New govt officials and other Tunisians understand “we need a plan for economic development, for jobs,” Clinton told reporters during a tour of Tunisian Red Crescent offices. “There’s going to be a donors conference that will be held in some months. I’m going to be sending a delegation from the United States,” said Clinton who arrived Wednesday in Tunis as the most senior US official to visit since Ben Ali’s ouster on January 14. “So we want to know what Tunisia wants.
We don’t want to come in and say here’s what the United States believes… Then we want to work on plans… a plan for health, we want to help do what we can to have a plan for jobs,” she said. “The revolution created so many hopes and now we have to translate those hopes into results and that comes through economic reform and political reform,” Clinton told Tunisian reporters.

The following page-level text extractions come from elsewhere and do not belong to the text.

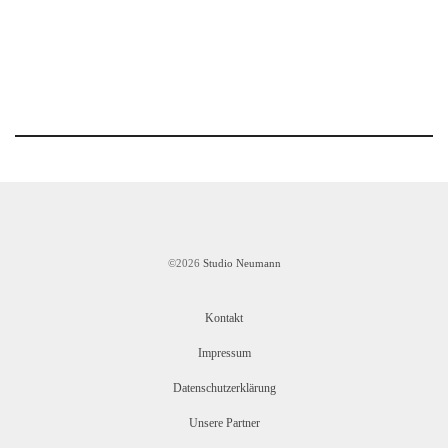
©2026
Studio Neumann
Kontakt
Impressum
Datenschutzerklärung
Unsere Partner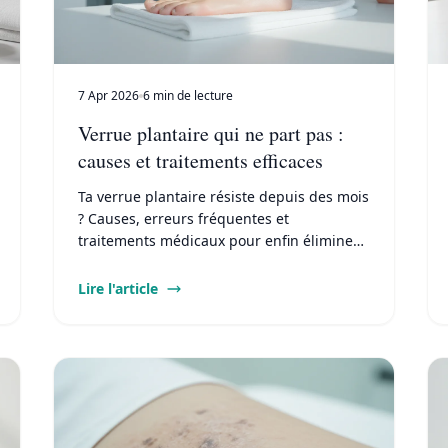
7 Apr 2026
6 min de lecture
Verrue plantaire qui ne part pas :
causes et traitements efficaces
Ta verrue plantaire résiste depuis des mois
? Causes, erreurs fréquentes et
traitements médicaux pour enfin éliminer
une verrue plantaire tenace au pied.
Lire l'article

Unemployment was a major factor in the political unrest that erupted in Tunisia in December.
Tunisia’s unemployment rate is officially 14 percent, but the percentage of graduates without work is about double that, prompting a warning from the International Monetary Fund.

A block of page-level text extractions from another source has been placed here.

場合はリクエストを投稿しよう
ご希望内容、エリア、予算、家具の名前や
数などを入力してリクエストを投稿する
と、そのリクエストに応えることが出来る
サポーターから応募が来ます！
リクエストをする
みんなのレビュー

In her tour of the Red Crescent training center, officials told her of the aid they provided to the tens of thousands of workers who crossed the border from Libya fleeing the fighting sparked by Tunisian-inspired protests. She praised their work. Apart from Mebazza, Clinton will also hold talks with Foreign Minister Mouldi Kefi and interim Prime Minister Beji Caid Essebsi. And her visit will take in meetings with young people who took part in the mass protests. But about a hundred Tunisians marched in Tunis under tight security Wednesday to protest Clinton’s visit.